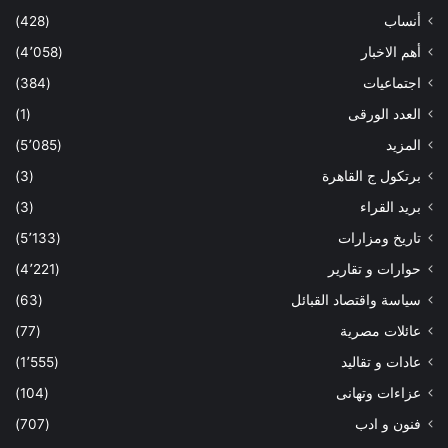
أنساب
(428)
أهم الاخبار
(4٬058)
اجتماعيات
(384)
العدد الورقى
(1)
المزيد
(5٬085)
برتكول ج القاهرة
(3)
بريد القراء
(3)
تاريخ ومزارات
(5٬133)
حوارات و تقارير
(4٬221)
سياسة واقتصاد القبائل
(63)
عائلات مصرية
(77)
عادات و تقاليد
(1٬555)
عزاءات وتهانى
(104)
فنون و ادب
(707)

--

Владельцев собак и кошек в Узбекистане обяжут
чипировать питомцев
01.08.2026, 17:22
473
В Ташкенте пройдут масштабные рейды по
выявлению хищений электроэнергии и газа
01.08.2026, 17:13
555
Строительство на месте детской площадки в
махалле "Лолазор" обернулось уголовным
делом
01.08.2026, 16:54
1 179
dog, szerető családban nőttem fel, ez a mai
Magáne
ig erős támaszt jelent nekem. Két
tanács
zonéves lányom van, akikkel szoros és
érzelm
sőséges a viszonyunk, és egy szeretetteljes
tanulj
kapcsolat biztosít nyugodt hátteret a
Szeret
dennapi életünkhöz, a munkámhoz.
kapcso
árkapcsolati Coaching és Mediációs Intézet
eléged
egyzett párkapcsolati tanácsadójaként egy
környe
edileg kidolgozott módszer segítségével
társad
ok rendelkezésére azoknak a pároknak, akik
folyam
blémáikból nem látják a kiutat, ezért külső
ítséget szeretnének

### [TASK GOAL]
Look back at the entries above and repeat, unchanged, every line from the line holding "ok rendelkezésére azoknak a pároknak, akik" through the line holding "ítséget szeretnének".

### [TASK RESPONSE]
ok rendelkezésére azoknak a pároknak, akik
folyam
blémáikból nem látják a kiutat, ezért külső
ítséget szeretnének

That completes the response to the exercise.